Titolo: È il tema di fondo.
v.1-4: Magione: termine arcaico per casa. In questa strofa il poeta, ormai
maturo, rievoca con commozione la casa in cui nacque e trascorse la
fanciullezza. L’aggettivo cara ricorda
gli affetti vissuti da sempre. Il più bel fiore è una metafora per
giovinezza.
v.5-7: Viene introdotto in questa
seconda strofa uno dei temi più cari al poeta, quello del Fato bugiardo e ingannatore che sembra
promettere una vita tranquilla e
spensierata, ma poi riserva soltanto amarezze e dolori.
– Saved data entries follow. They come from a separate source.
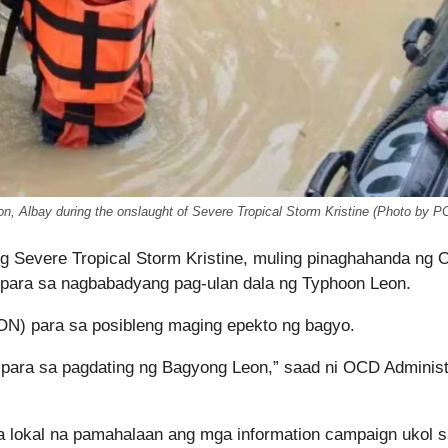
on, Albay during the onslaught of Severe Tropical Storm Kristine (Photo by P
 Severe Tropical Storm Kristine, muling pinaghahanda ng O
 para sa nagbabadyang pag-ulan dala ng Typhoon Leon.
ON) para sa posibleng maging epekto ng bagyo.
 para sa pagdating ng Bagyong Leon,” saad ni OCD Administ
 lokal na pamahalaan ang mga information campaign ukol 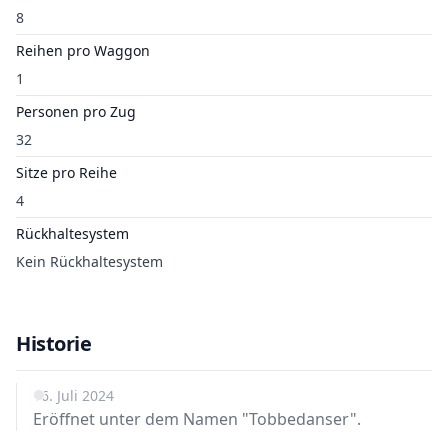
8
Reihen pro Waggon
1
Personen pro Zug
32
Sitze pro Reihe
4
Rückhaltesystem
Kein Rückhaltesystem
Historie
16. Juli 2024
Eröffnet unter dem Namen "Tobbedanser".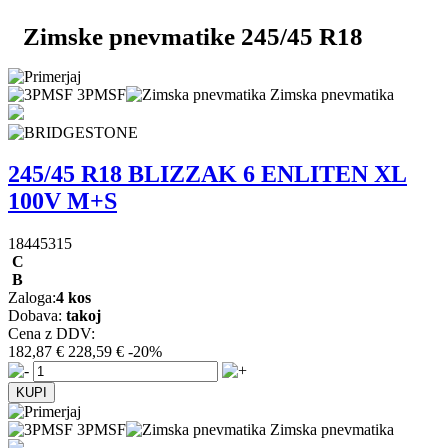
Zimske pnevmatike 245/45 R18
3PMSF
Zimska pnevmatika
245/45 R18 BLIZZAK 6 ENLITEN XL
100V M+S
18445315
C
B
Zaloga:
4 kos
Dobava:
takoj
Cena z DDV:
182,87 €
228,59 €
-20%
3PMSF
Zimska pnevmatika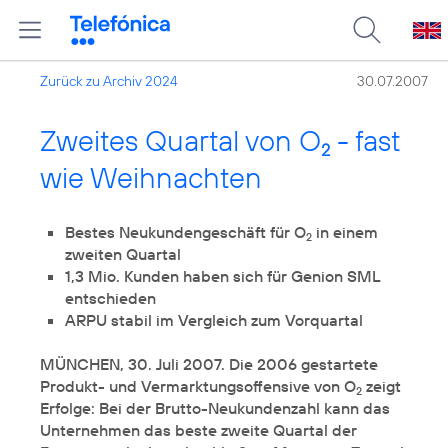
Zurück zu Archiv 2024
30.07.2007
Zweites Quartal von O
- fast
2
wie Weihnachten
Bestes Neukundengeschäft für O
in einem
2
1,3 Mio. Kunden haben sich für Genion SML
MÜNCHEN, 30. Juli 2007. Die 2006 gestartete
Produkt- und Vermarktungsoffensive von O
zeigt
2
Erfolge: Bei der Brutto-Neukundenzahl kann das
Unternehmen das beste zweite Quartal der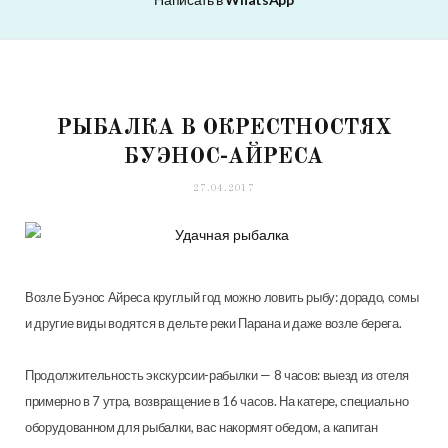
РЫБАЛКА В ОКРЕСТНОСТЯХ
БУЭНОС-АЙРЕСА
27.04.2017
Возле Буэнос Айреса круглый год можно ловить рыбу: дорадо, сомы
и другие виды водятся в дельте реки Парана и даже возле берега.
Продолжительность экскурсии-рабылки — 8 часов: выезд из отеля
примерно в 7 утра, возвращение в 16 часов. На катере, специально
оборудованном для рыбалки, вас накормят обедом, а капитан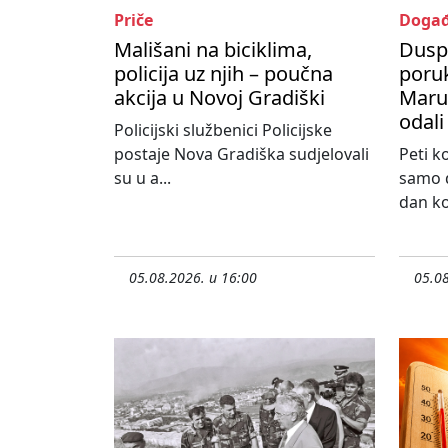
Priče
Događ
Mališani na biciklima,
Dusp
policija uz njih – poučna
poru
akcija u Novoj Gradiški
Maruš
odali
Policijski službenici Policijske
postaje Nova Gradiška sudjelovali
Peti k
su u a...
samo d
dan koj
05.08.2026. u 16:00
05.08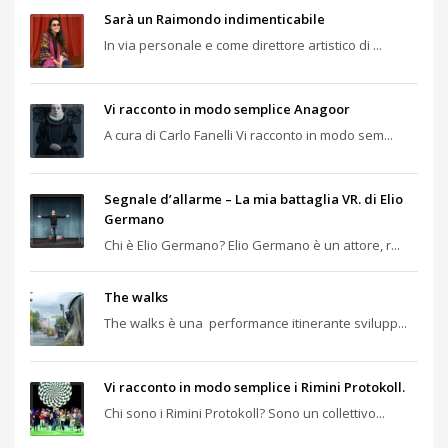
Sarà un Raimondo indimenticabile
In via personale e come direttore artistico di ...
Vi racconto in modo semplice Anagoor
A cura di Carlo Fanelli Vi racconto in modo sem...
Segnale d’allarme – La mia battaglia VR. di Elio
Germano
Chi è Elio Germano? Elio Germano è un attore, r...
The walks
The walks è una performance itinerante svilupp...
Vi racconto in modo semplice i Rimini Protokoll.
Chi sono i Rimini Protokoll? Sono un collettivo...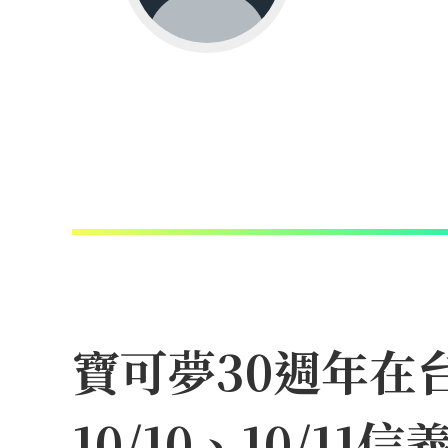
寶可夢30週年在
10/10、10/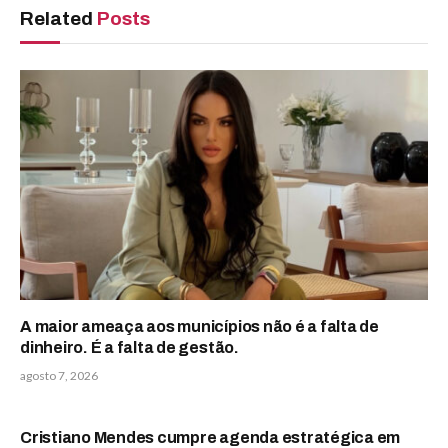
Related
Posts
A maior ameaça aos municípios não é a falta de
dinheiro. É a falta de gestão.
agosto 7, 2026
Cristiano Mendes cumpre agenda estratégica em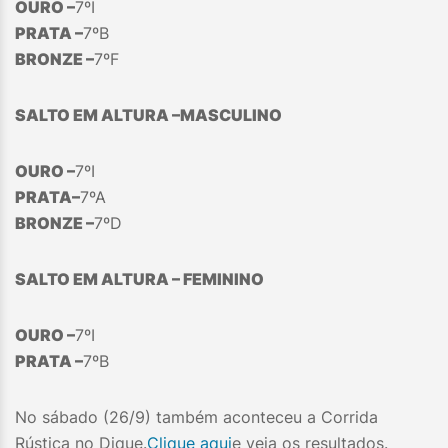
OURO –
7ºI
PRATA –
7ºB
BRONZE –
7ºF
SALTO EM ALTURA –MASCULINO
OURO –
7ºI
PRATA–
7ºA
BRONZE –
7ºD
SALTO EM ALTURA – FEMININO
OURO –
7ºI
PRATA –
7ºB
No sábado (26/9) também aconteceu a Corrida
Rústica no Dique.
Clique aqui
e veja os resultados.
La Natura, come sempre
malvagia, ria, si vendica e si riprende con gli
interessi l’ingannevole felicità che ha
regalato.
v.8-12: La poesia si chiude,
infatti, con l’inevitabile rivincita della Natura matrigna che si accanisce verso i genitori, strappandoli
all’affetto del poeta. Parenti è un
latinismo. Palazzini lancia negli ultimi due versi un disperato grido al tempo e all’oblio, ma sa bene che ciò che invoca non si realizzerà, perchè
tutto cancella il tempo e tutto
traveste l’oblio, anche la memoria (
ricordo, metafora).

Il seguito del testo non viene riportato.